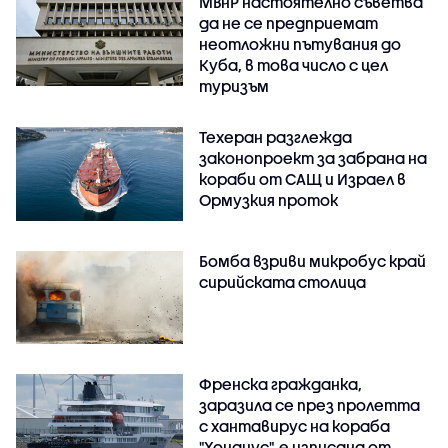
МВнР настоятелно съветва
да не се предприемат
неотложни пътувания до
Куба, в това число с цел
туризъм
Техеран разглежда
законопроект за забрана на
кораби от САЩ и Израел в
Ормузкия проток
Бомба взриви микробус край
сирийската столица
Френска гражданка,
заразила се през пролетта
с хантавирус на кораба
"Хондиус", е изписана от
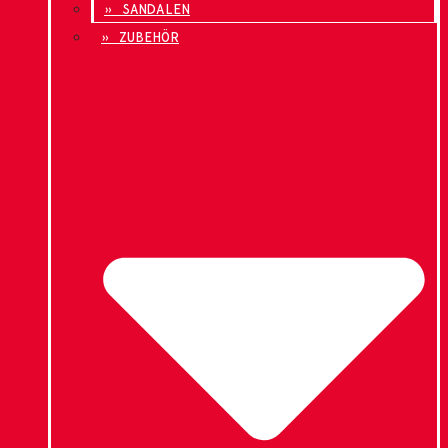
» SANDALEN
» ZUBEHÖR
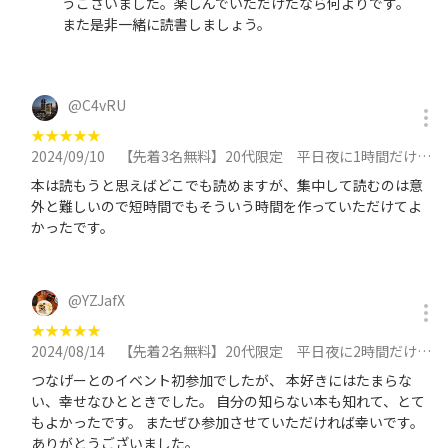
うございました。楽しんでいただけたなら何よりです。
また是非一緒に読書しましょう。
@
C4vRU
★
★
★
★
★
2024/09/10
【先着3名無料】20代限定 平日夜に1時間だけ読書の時間をとろう 9/10に参加
本は読もうと思えばどこでも読めますが、集中して読むのは意
外と難しいので短時間でもそういう時間を作っていただけてよ
かったです。
@
YZJafX
★
★
★
★
★
2024/08/14
【先着2名無料】20代限定 平日夜に2時間だけ読書の時間をとろう 8/14に参加
つなげーとのイベント初参加でしたが、 本好きにはたまらな
い、幸せなひとときでした。 自分の知らない本も知れて、とて
もよかったです。 またぜひ参加させていただければ幸いです。
ありがとうございました。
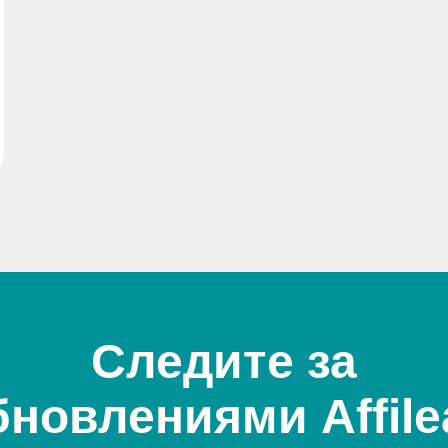
Следите за
бновлениями Affile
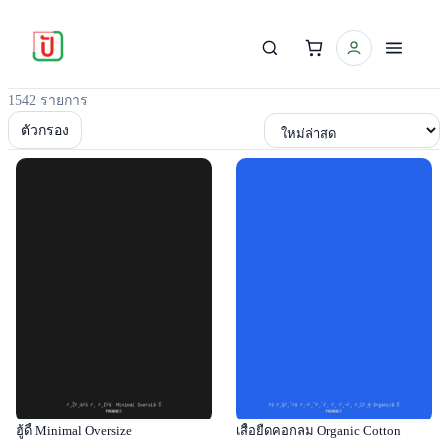
1542 รายการ
เรียงตาม
ตัวกรอง
Popular
Popular
ฮู้ดี้ Minimal Oversize
เสื้อยืดคอกลม Organic Cotton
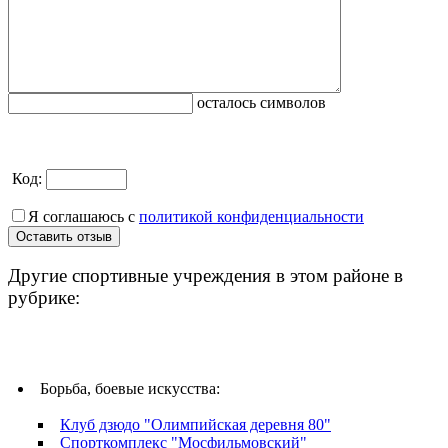
осталось символов
Код:
Я соглашаюсь с
политикой конфиденциальности
Другие спортивные учреждения в этом районе в
рубрике:
Борьба, боевые искусства:
Клуб дзюдо "Олимпийская деревня 80"
Спорткомплекс "Мосфильмовский"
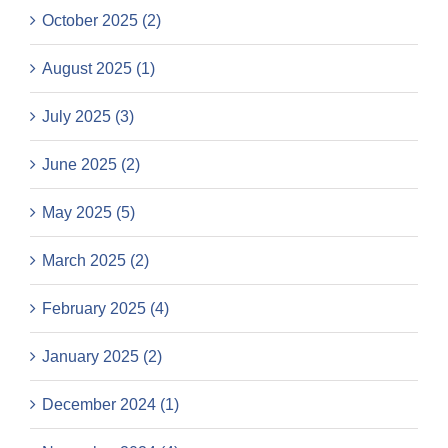
October 2025 (2)
August 2025 (1)
July 2025 (3)
June 2025 (2)
May 2025 (5)
March 2025 (2)
February 2025 (4)
January 2025 (2)
December 2024 (1)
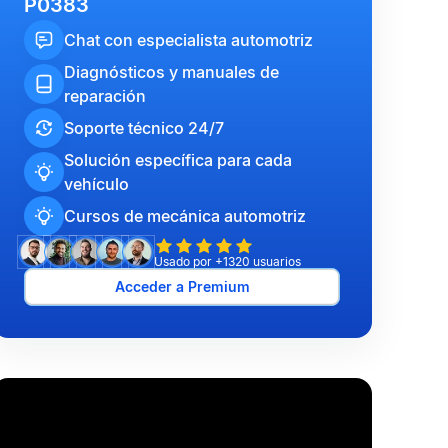
P0383
Chat con especialista automotriz
Diagnósticos y manuales de
reparación
Soporte técnico 24/7
Solución específica para cada
vehículo
Cursos de mecánica automotriz
Usado por +1320 usuarios
Acceder a Premium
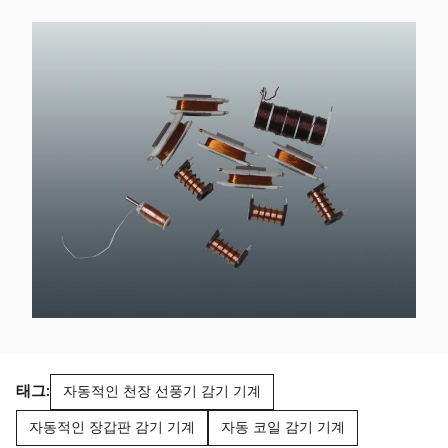
태그:
자동적인 천장 선풍기 감기 기계
자동적인 장갑판 감기 기계
자동 코일 감기 기계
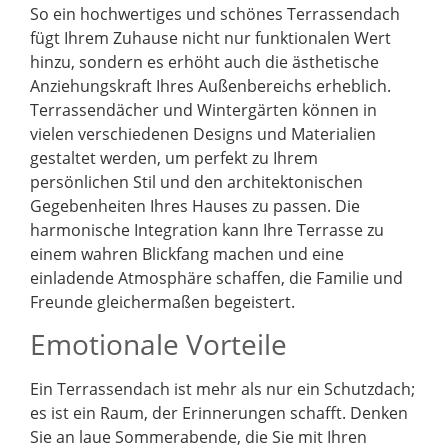
So ein hochwertiges und schönes Terrassendach
fügt Ihrem Zuhause nicht nur funktionalen Wert
hinzu, sondern es erhöht auch die ästhetische
Anziehungskraft Ihres Außenbereichs erheblich.
Terrassendächer und Wintergärten können in
vielen verschiedenen Designs und Materialien
gestaltet werden, um perfekt zu Ihrem
persönlichen Stil und den architektonischen
Gegebenheiten Ihres Hauses zu passen. Die
harmonische Integration kann Ihre Terrasse zu
einem wahren Blickfang machen und eine
einladende Atmosphäre schaffen, die Familie und
Freunde gleichermaßen begeistert.
Emotionale Vorteile
Ein Terrassendach ist mehr als nur ein Schutzdach;
es ist ein Raum, der Erinnerungen schafft. Denken
Sie an laue Sommerabende, die Sie mit Ihren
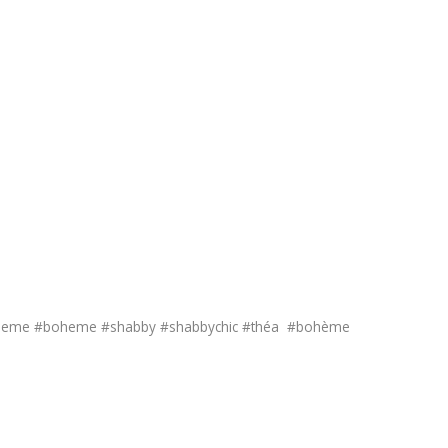
decoboheme #boheme #shabby #shabbychic #théa #bohème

------------------------

• [What to produce]: Take the line containing "Другие спортивные учреждения в этом районе в" through the last line of the material and retype exactly those lines, both ends included, with no pictures.

• [Result]:
Другие спортивные учреждения в этом районе в
рубрике:
Борьба, боевые искусства:
Клуб дзюдо "Олимпийская деревня 80"
Спорткомплекс "Мосфильмовский"
October 2025 (2)
August 2025 (1)
July 2025 (3)
June 2025 (2)
May 2025 (5)
March 2025 (2)
February 2025 (4)
January 2025 (2)
December 2024 (1)
P0383
Chat con especialista automotriz
Diagnósticos y manuales de
reparación
Soporte técnico 24/7
Solución específica para cada
vehículo
Cursos de mecánica automotriz
Usado por +1320 usuarios
Acceder a Premium
태그:
자동적인 천장 선풍기 감기 기계
자동적인 장갑판 감기 기계
자동 코일 감기 기계
So ein hochwertiges und schönes Terrassendach
fügt Ihrem Zuhause nicht nur funktionalen Wert
hinzu, sondern es erhöht auch die ästhetische
Anziehungskraft Ihres Außenbereichs erheblich.
Terrassendächer und Wintergärten können in
vielen verschiedenen Designs und Materialien
gestaltet werden, um perfekt zu Ihrem
persönlichen Stil und den architektonischen
Gegebenheiten Ihres Hauses zu passen. Die
harmonische Integration kann Ihre Terrasse zu
einem wahren Blickfang machen und eine
einladende Atmosphäre schaffen, die Familie und
Freunde gleichermaßen begeistert.
Emotionale Vorteile
Ein Terrassendach ist mehr als nur ein Schutzdach;
es ist ein Raum, der Erinnerungen schafft. Denken
Sie an laue Sommerabende, die Sie mit Ihren
decoboheme #boheme #shabby #shabbychic #théa #bohème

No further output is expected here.